An extrabuccal clinical examination showed an increase in volume in the region of the right mandibular angle, of hard consistency and painful palpation. In the intra-oral examination, the bottom of the lower right vestibular groove near the region of the lower molars and retromolar area was observed, caused by expansion of the vestibular cortical table. The radiographic examination revealed a multilocular radiolucent area such as soap bubbles next to the basilar of the jaw, in the region of the left angle with a measure about 4 cm in its largest diameter. The corticals were preserved but expanded in the linguovestibular sense.
The surgical treatment was performed in a hospital setting, under general anesthesia and nasotracheal intubation. Asepsis and antisepsis were maintained, field cloths were placed and an extrabuccal incision was made about 1 cm below the lower edge of the mandibular body, just below the location of the lesion and sought to preserve maximum integrity. of adjacent tissues. After confirmation of the absence of malignancy by means of a freeze biopsy, the enucleation of the lesion was performed followed by a curettage of the bone cavity. The regional bleeding control was performed under local anesthesia with a vasoconstrictor associated with controlled hypotension, applied to the patient by the anesthesiologist.
The specimen removed was sent to the Histopathology Laboratory of the University School of Dentistry. The microscopic examination reported a stroma of fibrous connective tissue with numerous young fibroblasts and multinucleated giant cells, presence of numerous sinusoidal spaces partially filled by fibrins and large hemorrhagic areas, osteoid areas and bone tissue formation throughout the lesion and hemosiderin foci. The histopathological diagnosis was aneurysmal bone cyst.
In the postoperative control, a good tissue response was observed, with good scarring and decreased edema. In the bone repair observed through the panoramic radiographic examination performed with 1, 4, 6, 12 and 24 months, no sign of recurrence was evident in this period.
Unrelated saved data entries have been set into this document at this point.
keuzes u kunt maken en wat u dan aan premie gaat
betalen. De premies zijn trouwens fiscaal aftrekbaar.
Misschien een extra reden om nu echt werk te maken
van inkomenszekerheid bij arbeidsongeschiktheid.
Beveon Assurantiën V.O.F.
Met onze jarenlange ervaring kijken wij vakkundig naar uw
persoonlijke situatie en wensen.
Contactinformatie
As in the case presented, the most common clinical manifestation of QOA is facial swelling that normally develops rapidly. Bad occlusion, mobility, migration or reabsorption of the involved teeth can also be observed on some occasions and in the maxilla the lesion frequently extends to the adjacent maxillary sinus.
As the radiographic characteristics of this lesion have variations, histopathological confirmation is essential for the definitive diagnosis, especially in the differentiation of malignant tumors. In addition, surgical excision followed by bone curettage proved to be a good treatment of choice for this condition and offered a favorable prognosis, as well as a satisfactory bone repair without recurrence.